• _What you will do_: Retype, word for word, each line between the lines holding "27 Mar 2026" and "In the wake of Spokane", inclusive, and leave the rest of the data alone.

Collected data
════════
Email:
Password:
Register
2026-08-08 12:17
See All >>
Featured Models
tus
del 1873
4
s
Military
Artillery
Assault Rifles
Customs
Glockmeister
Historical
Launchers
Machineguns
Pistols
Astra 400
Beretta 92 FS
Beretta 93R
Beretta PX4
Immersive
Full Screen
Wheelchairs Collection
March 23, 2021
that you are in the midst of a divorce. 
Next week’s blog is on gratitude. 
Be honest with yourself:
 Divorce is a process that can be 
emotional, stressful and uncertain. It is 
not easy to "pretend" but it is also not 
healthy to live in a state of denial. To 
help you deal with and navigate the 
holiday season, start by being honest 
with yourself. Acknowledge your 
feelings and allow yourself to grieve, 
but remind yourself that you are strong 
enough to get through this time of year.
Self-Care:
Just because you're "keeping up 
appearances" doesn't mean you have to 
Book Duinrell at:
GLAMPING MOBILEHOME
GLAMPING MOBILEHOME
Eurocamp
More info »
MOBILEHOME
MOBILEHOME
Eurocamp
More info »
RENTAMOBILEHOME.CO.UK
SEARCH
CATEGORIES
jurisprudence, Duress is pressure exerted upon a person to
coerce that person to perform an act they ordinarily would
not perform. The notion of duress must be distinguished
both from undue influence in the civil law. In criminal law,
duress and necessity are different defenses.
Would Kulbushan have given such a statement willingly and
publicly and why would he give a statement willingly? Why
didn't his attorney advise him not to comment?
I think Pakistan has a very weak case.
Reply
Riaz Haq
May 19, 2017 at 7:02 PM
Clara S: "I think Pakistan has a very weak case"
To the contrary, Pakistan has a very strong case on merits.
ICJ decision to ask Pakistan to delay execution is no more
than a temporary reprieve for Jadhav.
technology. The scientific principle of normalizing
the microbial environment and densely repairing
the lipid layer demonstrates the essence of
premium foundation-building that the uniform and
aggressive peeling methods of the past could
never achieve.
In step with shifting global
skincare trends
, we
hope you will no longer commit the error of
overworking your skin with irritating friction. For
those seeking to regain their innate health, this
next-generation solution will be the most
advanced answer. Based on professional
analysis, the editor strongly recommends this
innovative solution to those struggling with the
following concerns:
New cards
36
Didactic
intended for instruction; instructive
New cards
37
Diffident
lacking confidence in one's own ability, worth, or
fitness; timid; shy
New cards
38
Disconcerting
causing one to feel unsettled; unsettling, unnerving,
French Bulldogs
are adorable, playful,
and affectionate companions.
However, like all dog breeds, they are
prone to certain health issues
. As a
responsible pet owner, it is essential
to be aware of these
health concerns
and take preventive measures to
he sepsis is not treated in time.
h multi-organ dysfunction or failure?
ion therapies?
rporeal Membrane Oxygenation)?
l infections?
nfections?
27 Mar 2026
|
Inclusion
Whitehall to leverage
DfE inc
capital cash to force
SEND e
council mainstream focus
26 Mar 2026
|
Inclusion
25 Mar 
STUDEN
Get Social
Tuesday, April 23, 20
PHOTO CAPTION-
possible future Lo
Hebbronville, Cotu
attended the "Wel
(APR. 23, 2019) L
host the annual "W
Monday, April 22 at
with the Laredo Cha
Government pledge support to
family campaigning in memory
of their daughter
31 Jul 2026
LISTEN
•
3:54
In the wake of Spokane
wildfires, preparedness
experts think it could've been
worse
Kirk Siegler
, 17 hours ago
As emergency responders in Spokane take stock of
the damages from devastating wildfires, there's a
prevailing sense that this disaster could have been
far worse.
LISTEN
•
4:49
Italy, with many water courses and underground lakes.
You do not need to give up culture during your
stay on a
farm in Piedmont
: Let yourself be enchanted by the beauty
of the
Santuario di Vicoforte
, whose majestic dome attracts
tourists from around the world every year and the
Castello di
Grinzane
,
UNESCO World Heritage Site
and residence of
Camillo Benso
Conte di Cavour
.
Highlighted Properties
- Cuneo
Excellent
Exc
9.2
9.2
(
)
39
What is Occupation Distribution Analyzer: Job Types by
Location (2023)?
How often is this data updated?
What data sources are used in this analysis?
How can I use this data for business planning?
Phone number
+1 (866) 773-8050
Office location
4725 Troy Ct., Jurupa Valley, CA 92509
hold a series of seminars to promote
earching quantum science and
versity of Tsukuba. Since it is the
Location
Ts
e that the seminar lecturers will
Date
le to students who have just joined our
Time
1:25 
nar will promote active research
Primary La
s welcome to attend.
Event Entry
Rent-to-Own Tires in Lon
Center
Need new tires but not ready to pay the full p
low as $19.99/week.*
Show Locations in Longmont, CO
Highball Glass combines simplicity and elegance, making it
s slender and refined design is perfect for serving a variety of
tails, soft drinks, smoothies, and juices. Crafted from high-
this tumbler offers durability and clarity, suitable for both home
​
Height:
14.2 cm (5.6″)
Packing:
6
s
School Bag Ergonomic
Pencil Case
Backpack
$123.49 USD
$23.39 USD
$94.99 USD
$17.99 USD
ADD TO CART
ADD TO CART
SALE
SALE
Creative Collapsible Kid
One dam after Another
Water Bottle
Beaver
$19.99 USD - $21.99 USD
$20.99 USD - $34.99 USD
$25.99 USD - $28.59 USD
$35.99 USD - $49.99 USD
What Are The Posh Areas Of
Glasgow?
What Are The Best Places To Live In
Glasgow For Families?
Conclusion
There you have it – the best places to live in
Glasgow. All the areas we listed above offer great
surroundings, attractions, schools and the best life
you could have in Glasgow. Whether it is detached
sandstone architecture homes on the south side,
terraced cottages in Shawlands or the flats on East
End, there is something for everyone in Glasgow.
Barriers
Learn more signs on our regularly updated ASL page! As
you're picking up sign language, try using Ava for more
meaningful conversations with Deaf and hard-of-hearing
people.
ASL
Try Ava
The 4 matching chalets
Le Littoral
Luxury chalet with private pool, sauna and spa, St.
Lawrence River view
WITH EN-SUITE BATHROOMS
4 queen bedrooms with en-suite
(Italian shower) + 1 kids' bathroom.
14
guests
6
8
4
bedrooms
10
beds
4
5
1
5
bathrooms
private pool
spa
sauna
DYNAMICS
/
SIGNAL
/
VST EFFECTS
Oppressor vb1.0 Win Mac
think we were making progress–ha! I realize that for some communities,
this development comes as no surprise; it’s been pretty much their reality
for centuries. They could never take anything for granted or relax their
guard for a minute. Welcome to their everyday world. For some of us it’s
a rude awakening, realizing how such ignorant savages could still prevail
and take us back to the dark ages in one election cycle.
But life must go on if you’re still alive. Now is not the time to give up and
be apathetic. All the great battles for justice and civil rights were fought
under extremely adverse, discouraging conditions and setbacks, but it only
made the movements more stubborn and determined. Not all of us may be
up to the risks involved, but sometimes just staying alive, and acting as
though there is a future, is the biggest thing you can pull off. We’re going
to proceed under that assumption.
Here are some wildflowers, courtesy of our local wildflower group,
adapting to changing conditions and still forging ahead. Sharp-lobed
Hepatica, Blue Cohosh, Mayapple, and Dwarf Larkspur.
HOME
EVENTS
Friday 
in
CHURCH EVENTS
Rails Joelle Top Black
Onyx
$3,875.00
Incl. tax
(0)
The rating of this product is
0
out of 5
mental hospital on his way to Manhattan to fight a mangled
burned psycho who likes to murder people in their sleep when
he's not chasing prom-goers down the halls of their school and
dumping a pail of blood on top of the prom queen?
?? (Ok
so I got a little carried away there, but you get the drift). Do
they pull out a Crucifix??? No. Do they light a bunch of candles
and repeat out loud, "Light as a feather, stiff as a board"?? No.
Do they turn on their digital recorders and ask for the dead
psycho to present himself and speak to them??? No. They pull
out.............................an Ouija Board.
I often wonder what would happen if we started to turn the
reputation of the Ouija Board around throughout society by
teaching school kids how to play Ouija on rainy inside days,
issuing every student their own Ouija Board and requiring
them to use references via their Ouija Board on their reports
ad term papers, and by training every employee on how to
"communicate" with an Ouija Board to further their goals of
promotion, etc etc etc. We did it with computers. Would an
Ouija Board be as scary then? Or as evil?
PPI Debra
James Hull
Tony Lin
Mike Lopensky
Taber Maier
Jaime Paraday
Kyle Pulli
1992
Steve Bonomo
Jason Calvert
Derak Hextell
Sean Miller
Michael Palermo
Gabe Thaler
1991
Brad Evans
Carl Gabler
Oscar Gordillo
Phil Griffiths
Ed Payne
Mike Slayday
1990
════════
• _Reply to the exercise_:
27 Mar 2026
|
Inclusion
Whitehall to leverage
DfE inc
capital cash to force
SEND e
council mainstream focus
26 Mar 2026
|
Inclusion
25 Mar 
STUDEN
Get Social
Tuesday, April 23, 20
PHOTO CAPTION-
possible future Lo
Hebbronville, Cotu
attended the "Wel
(APR. 23, 2019) L
host the annual "W
Monday, April 22 at
with the Laredo Cha
Government pledge support to
family campaigning in memory
of their daughter
31 Jul 2026
LISTEN
•
3:54
In the wake of Spokane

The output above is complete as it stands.